The strike called by the CWU which threatened most of the capitals mail service was a "shambles" according to senior postal workers who spoke to the London Daily News, with delivery vans able to cross picket lines in Rathbone Place, Mount Pleasant and Nine Elms delivery depots.
Delivery vans crossed picket lines on Friday because the strike ballots the CWU had conducted were apparently not complete and Royal Mail managers threatened if the drivers did not cross picket lines they would face the sack. The Royal Mail said:
"Ballots in the South London Mail Centre (processing side), Mount Pleasant Mail Centre and Rathone Place delivery office, we informed the union of discrepancies in the ballot."
Indeed the Royal Mail was believed to have challenged the strike ballot at the High Court on Friday in an attempt to prevent the strike. A Royal Mail spokesman denied that any legal challenges were made, something the CWU reject.
One senior postal worker told the London Daily News:
"We should have postponed the strike and then scheduled a total shut down. The way it happened we are now made to look weaker in the negotiations with the Royal Mail I blame the CWU for not organising the strike properly."
There is a proposal now by the CWU to a 3 month moratorium were there will be no strikes on the basis there are no job cuts. In response to this the Royal Mail said:
"With productivity in London offices lagging behind the rest of the country – and in some parts of the capital by up to 35% below the best in other UK regions – it’s clear the CWU should honour fully existing agreements, including the agreement the union leadership signed in the presence of the TUC in 2007, which have led to the successful introduction of new ways of working in units throughout the rest of the UK.

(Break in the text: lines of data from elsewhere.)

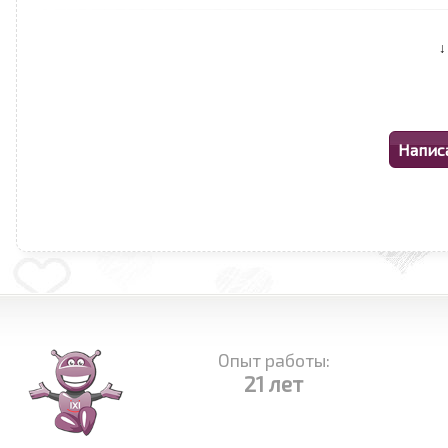
Опыт работы:
21 лет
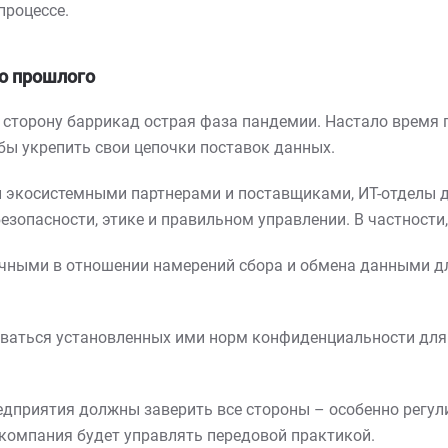
процессе.
го прошлого
 сторону баррикад острая фаза пандемии. Настало время
бы укрепить свои цепочки поставок данных.
 экосистемными партнерами и поставщиками, ИТ-отделы 
зопасности, этике и правильном управлении. В частности,
ными в отношении намерений сбора и обмена данными для
ваться установленных ими норм конфиденциальности для
редприятия должны заверить все стороны – особенно регу
 компания будет управлять передовой практикой.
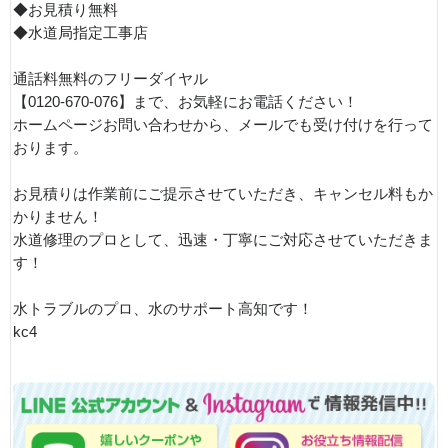
◆お見積り無料
◆水道局指定工事店
通話料無料のフリーダイヤル
【0120-670-076】まで、お気軽にお電話ください！
ホームページお問い合わせから、メールでも受け付けを行って
おります。
お見積りは作業前にご提示させていただき、キャンセル料もか
かりません！
水道修理のプロとして、迅速・丁寧にご対応させていただきま
す！
水トラブルのプロ、水のサポート高知です！
kc4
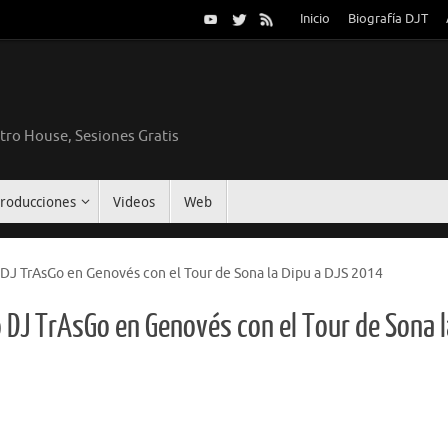
Inicio
Biografía DJT
tro House, Sesiones Gratis
roducciones
Videos
Web
DJ TrAsGo en Genovés con el Tour de Sona la Dipu a DJS 2014
 DJ TrAsGo en Genovés con el Tour de Sona l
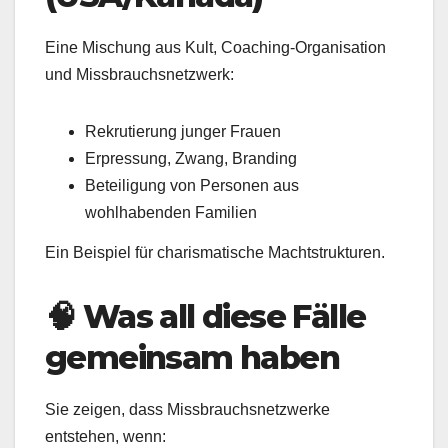
Eine Mischung aus Kult, Coaching-Organisation
und Missbrauchsnetzwerk:
Rekrutierung junger Frauen
Erpressung, Zwang, Branding
Beteiligung von Personen aus
wohlhabenden Familien
Ein Beispiel für charismatische Machtstrukturen.
🧠 Was all diese Fälle
gemeinsam haben
Sie zeigen, dass Missbrauchsnetzwerke
entstehen, wenn:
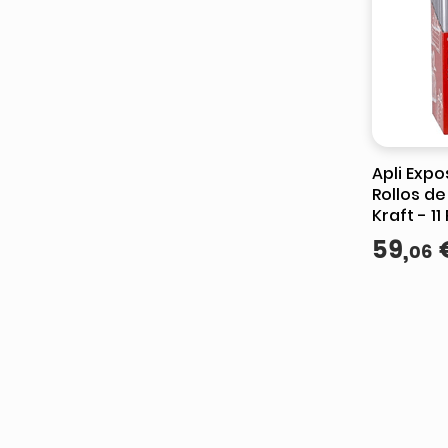
Apli Expo
Rollos de
Kraft - 11
Color - 
59
,
06
Rollo 0.7
Azul Osc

The 2007 agreement covers the changes we urgently need to make in London as mail volumes fall at a rate of around 10% per annum with every 1% fall costing some £70 million annually in lost revenue. Royal Mail has already made similar changes in many delivery offices outside London and we are asking no more of employees in the capital than in the rest of the UK. As mail volumes fall and the type of mail we are carrying changes we must urgently adapt and become more efficient right across the country.